[Collected data]
──────
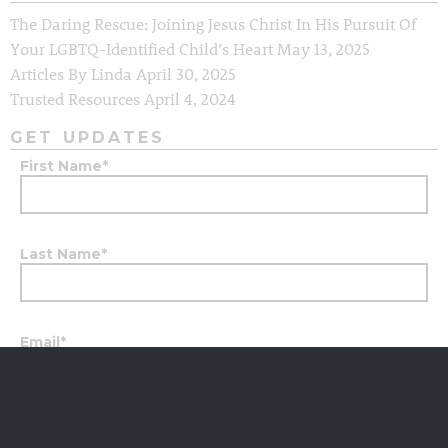
The Daring Rescue: Joining Jesus Christ In His Pursuit Of
Your LGBTQ-Identified Child’s Heart
May 13, 2025
Articles By Linda
April 30, 2025
Trusted Resources
April 4, 2024
GET UPDATES
First Name
*
Last Name
*
Email
*
City
*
──────
The lines to copy run from the one containing "Articles By Linda" through the last line above. Copy them exactly and include nothing else.

Articles By Linda
April 30, 2025
Trusted Resources
April 4, 2024
GET UPDATES
First Name
*
Last Name
*
Email
*
City
*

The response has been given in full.